:: THE PROBLEM ::
Examine the material below. Gather every line in which the string "Services" appears.

:: SUPPLIED MATERIAL ::
>>>
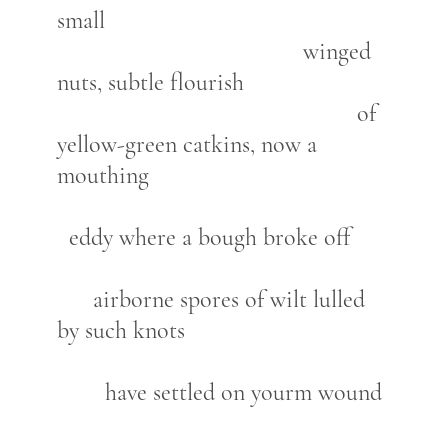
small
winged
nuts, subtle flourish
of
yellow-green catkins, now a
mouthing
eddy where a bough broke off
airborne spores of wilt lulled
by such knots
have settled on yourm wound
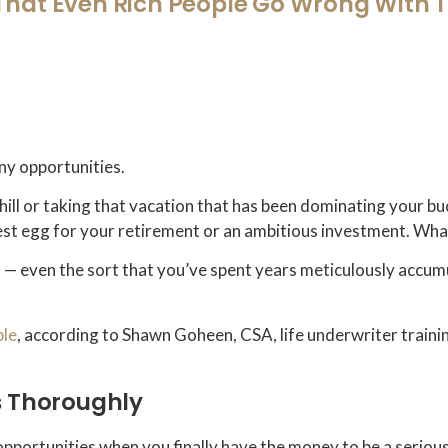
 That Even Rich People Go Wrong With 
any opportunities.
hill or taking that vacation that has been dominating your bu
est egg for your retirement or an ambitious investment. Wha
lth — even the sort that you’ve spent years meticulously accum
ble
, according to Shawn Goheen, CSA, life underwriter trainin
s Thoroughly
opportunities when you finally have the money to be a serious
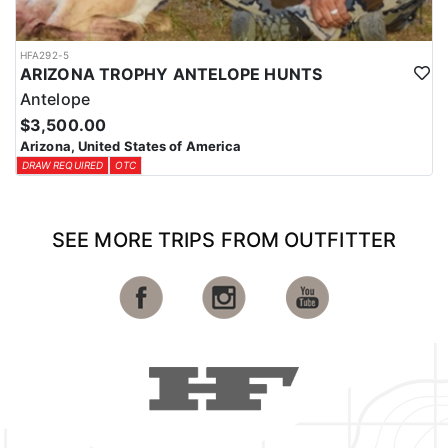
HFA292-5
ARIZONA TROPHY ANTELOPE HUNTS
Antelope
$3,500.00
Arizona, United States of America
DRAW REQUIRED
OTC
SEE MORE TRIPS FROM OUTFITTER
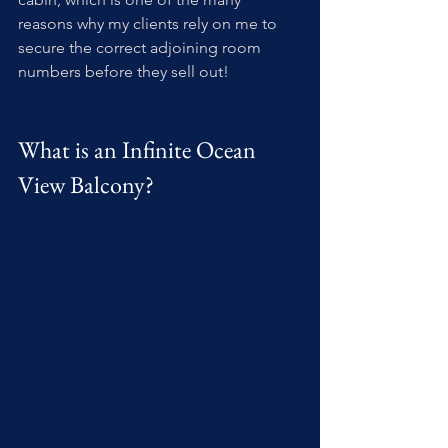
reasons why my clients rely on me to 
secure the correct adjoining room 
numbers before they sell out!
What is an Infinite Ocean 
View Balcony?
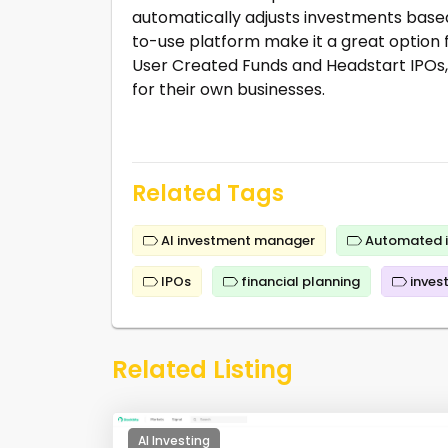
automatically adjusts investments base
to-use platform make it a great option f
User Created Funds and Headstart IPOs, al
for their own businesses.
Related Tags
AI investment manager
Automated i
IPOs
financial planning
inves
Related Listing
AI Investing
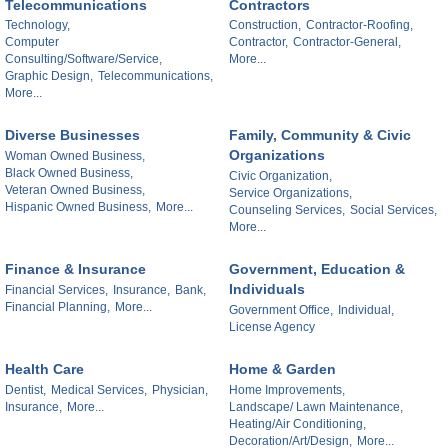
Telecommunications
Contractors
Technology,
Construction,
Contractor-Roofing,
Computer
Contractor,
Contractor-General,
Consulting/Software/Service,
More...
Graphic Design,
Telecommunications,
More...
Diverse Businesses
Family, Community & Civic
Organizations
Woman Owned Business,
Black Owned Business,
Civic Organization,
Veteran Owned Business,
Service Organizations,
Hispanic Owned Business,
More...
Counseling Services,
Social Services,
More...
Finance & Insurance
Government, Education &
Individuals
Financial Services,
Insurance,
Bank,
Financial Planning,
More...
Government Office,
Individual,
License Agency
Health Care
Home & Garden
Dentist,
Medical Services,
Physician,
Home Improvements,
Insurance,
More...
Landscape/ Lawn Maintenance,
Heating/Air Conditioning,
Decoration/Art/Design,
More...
<<<
>>>
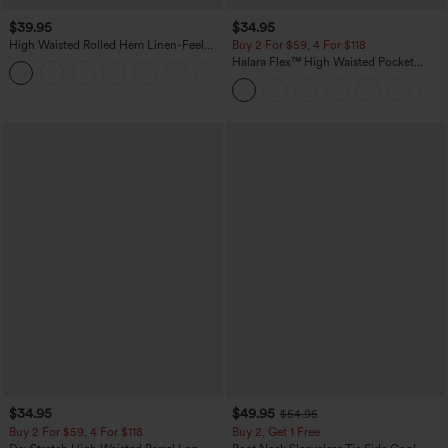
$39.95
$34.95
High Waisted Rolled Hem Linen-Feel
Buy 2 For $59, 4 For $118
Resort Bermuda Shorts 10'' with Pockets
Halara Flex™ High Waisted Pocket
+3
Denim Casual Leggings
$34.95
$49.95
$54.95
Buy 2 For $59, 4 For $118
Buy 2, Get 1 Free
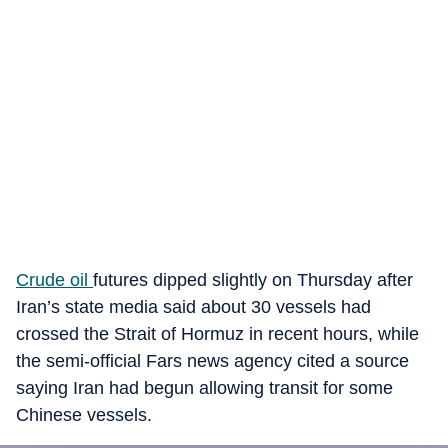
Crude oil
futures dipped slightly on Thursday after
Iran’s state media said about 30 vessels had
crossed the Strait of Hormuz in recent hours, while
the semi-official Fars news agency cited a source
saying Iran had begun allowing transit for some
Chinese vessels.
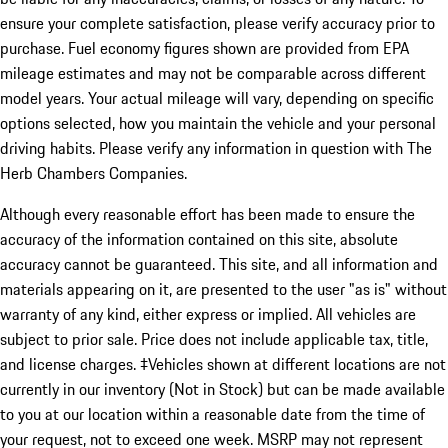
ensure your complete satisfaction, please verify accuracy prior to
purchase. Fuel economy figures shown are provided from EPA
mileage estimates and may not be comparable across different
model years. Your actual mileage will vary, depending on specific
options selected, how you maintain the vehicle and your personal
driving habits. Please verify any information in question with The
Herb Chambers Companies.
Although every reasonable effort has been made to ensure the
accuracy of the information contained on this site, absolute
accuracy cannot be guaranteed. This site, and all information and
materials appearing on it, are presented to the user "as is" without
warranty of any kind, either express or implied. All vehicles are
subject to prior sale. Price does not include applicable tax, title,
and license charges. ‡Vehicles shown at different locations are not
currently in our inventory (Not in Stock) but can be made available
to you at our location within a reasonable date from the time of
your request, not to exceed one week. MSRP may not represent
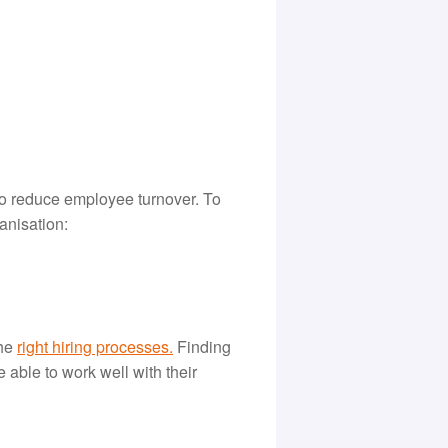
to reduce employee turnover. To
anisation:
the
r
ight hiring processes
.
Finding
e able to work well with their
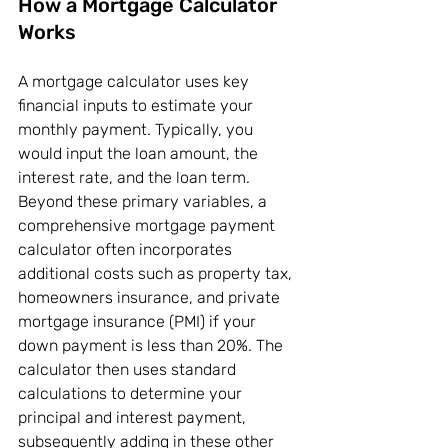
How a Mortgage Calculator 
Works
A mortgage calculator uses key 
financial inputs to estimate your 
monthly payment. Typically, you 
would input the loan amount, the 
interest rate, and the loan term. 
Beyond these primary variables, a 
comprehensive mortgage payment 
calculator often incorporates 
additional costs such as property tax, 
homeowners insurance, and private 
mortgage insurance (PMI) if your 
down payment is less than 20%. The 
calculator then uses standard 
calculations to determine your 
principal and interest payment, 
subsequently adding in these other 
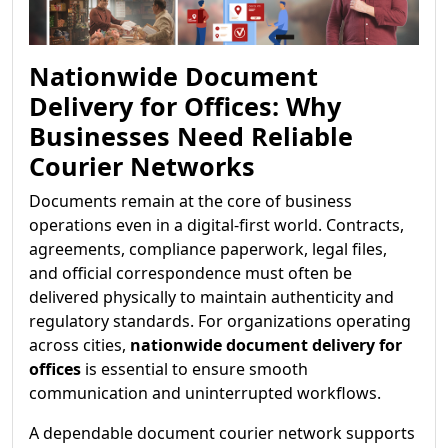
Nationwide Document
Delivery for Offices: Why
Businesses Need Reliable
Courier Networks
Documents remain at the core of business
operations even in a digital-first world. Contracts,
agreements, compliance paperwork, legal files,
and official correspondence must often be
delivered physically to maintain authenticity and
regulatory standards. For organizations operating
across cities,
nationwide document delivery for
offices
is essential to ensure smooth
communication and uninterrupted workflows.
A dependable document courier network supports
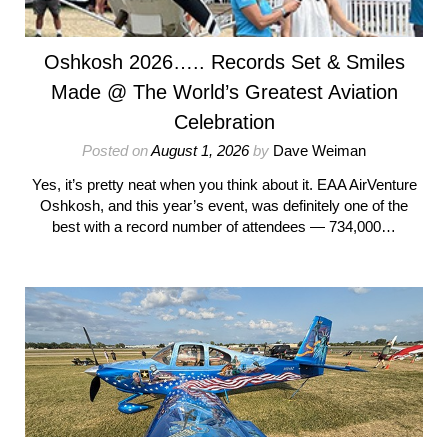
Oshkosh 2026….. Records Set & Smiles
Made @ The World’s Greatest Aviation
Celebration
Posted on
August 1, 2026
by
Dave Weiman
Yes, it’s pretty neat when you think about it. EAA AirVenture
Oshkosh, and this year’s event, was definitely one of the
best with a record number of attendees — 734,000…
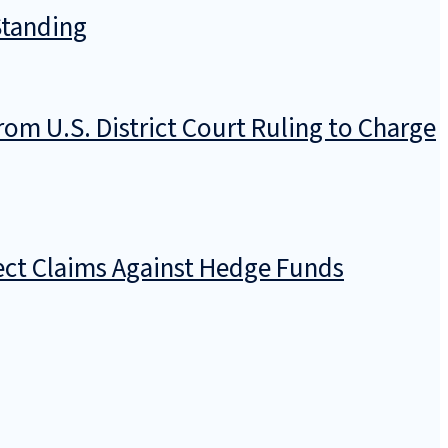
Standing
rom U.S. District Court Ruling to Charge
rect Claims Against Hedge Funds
<<<
:: SOLUTION ::
Counseling Services,
Social Services,
Financial Services,
Medical Services,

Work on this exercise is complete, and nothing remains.